As a result, the SEC brought an enforcement action in federal district court. After determining that Petitioners had violated the securities laws, the court ordered $26.7 million in disgorgement—its estimate of Liu and Wang's profits from the scheme. The Ninth Circuit affirmed, citing longstanding circuit precedent authorizing disgorgement. Liu, 754 Fed.Appx. at 509. Liu and Wang's petition to the Supreme Court followed.
Typically, the Supreme Court agrees to hear a case to resolve a disagreement among the federal circuit courts about the meaning of federal law. In this case, however, the court granted certiorari in the face of a uniform understanding among circuit courts that the SEC may obtain disgorgement in federal court. But that was a pre-Kokesh understanding.
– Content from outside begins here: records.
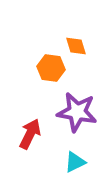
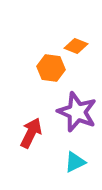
orange diamond: rotated 50 degrees counterclockwise
purple star: rotated 12 degrees clockwise
red arrow: moved 1 px right, 1 px up
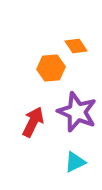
orange diamond: rotated 35 degrees clockwise
orange hexagon: rotated 12 degrees counterclockwise
red arrow: moved 2 px right, 11 px up
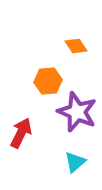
orange hexagon: moved 3 px left, 13 px down
red arrow: moved 12 px left, 11 px down
cyan triangle: rotated 15 degrees counterclockwise
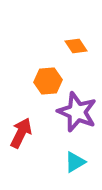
cyan triangle: rotated 10 degrees clockwise
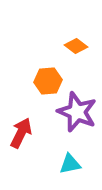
orange diamond: rotated 20 degrees counterclockwise
cyan triangle: moved 5 px left, 2 px down; rotated 20 degrees clockwise
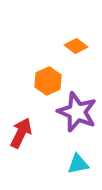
orange hexagon: rotated 20 degrees counterclockwise
cyan triangle: moved 8 px right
In their petition, Liu and Wang argue that Congress has expressly identified the forms of relief the SEC may seek in federal court enforcement actions—civil monetary penalties, injunctions, and equitable relief—and that disgorgement isn't one of them. See 15 U.S.C. §§77t(b), (d), 78u(d)(1), (3), (5). They argue that disgorgement is not a form of equitable relief, because while the purpose of equity is to restore the status quo, not punish the wrongdoer, the court held in Kokesh that SEC disgorgement is punitive. And petitioners stress that the award in their case raises many of the concerns that led to the court's decision in Kokesh. For one, the district court did not order the SEC to distribute the disgorged funds to the victims. For another, the district court failed to take into account nearly $16 million in legitimate business expenses that should have reduced the $27 million disgorgement amount—thus implicating the court's concern in Kokesh that disgorgement is sometimes ordered without consideration of a defendant's expenses that reduce the amount of illegal profit. 137 S.Ct. at 1643.